I got a nice new CT male today and a triple barracks set up. I have him in one section and one male fry in each of the others. He has cellophane crown tips with green and red towards his body. He looked totally different in the store and I wasn't too impressed with him when I was there but now I am very happy with his colouring. He's not really pretty but more interesting I think.

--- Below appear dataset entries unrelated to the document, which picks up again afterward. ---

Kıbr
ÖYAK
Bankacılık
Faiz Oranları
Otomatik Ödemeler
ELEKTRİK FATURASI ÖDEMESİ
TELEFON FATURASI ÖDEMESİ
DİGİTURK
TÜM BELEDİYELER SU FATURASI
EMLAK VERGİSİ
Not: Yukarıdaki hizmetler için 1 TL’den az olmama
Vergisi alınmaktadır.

Feel free to let me know what you all think 

PS Please excuse the poor quality of the pictures, batteries in my digital camera died, only have camera on my cell phone now.


----------



## Guest (Apr 5, 2007)

I think he's beautiful.


----------



## anasfire23 (Jan 19, 2005)

I thinks so too  He seems to have a little platinum in him too, not a lot just a little.


----------



## Ice Prince (Jun 15, 2007)

I think he looks pretty cool. I had a betta that looks almost like the one in ur avatar, anasfire23, but he had blue in his fins. sadly he died.


----------



## AquaGirl (Feb 17, 2007)

Nice Crowntail.


----------



## anasfire23 (Jan 19, 2005)

Ok I decided to revive this thread rather than posting a new one coz it's the same subject. I got another new crown tail male but I think he is either a plakat crown or a delta crown.... at the time I was leaning more towards plakat crown but now I've got him home and studied him more closely I think he might be a delta crown.

Anyone's comments/suggestions are appreciated.


----------



## oliesminis (May 7, 2007)

hey great find these are both beautiful fish i hope they are very happy


----------